EXERCISE DESCRIPTION
Repeat exactly, and only, the lines of the entries below from the one with "відповідає потребам вашого заходу. Це можуть" through the one with "бути проектори, екрани, мікрофони, аудіосистеми", both ends included.

SOURCE RECORDS

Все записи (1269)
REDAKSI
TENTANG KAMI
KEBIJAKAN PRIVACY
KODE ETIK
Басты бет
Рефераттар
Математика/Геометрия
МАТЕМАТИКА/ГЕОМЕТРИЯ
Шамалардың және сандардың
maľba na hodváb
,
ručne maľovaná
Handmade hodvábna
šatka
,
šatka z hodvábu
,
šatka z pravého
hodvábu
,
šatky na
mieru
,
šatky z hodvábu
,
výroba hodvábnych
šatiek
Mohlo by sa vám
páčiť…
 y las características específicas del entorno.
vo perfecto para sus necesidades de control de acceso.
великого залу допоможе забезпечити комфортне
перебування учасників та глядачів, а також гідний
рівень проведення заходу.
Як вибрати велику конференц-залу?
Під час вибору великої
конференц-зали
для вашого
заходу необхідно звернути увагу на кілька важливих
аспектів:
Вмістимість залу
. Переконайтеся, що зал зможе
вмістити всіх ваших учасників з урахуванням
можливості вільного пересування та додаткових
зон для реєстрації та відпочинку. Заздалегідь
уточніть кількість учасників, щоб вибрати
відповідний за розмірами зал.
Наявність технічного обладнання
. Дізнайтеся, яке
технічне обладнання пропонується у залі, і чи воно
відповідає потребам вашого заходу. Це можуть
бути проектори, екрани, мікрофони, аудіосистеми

==

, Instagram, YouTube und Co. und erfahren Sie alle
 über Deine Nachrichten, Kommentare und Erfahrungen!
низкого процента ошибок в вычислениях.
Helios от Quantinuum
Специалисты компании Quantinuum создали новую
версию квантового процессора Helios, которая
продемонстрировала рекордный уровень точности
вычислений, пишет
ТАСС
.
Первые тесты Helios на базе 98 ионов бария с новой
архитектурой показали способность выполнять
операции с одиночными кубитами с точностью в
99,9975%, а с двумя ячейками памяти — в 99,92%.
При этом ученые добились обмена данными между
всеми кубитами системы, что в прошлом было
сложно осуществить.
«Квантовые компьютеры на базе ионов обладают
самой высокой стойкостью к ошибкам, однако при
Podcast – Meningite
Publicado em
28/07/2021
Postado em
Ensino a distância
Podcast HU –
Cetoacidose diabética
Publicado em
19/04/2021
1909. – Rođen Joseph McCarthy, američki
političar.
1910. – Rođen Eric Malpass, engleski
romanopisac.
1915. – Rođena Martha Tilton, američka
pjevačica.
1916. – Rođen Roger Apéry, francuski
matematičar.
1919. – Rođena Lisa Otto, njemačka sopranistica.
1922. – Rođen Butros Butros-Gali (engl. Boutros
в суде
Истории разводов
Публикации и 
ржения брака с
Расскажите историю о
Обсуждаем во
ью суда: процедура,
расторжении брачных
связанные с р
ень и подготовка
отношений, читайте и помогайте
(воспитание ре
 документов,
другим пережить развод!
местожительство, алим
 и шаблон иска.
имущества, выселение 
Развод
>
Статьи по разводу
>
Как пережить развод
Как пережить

OUTPUT OF THE EXERCISE
відповідає потребам вашого заходу. Це можуть
бути проектори, екрани, мікрофони, аудіосистеми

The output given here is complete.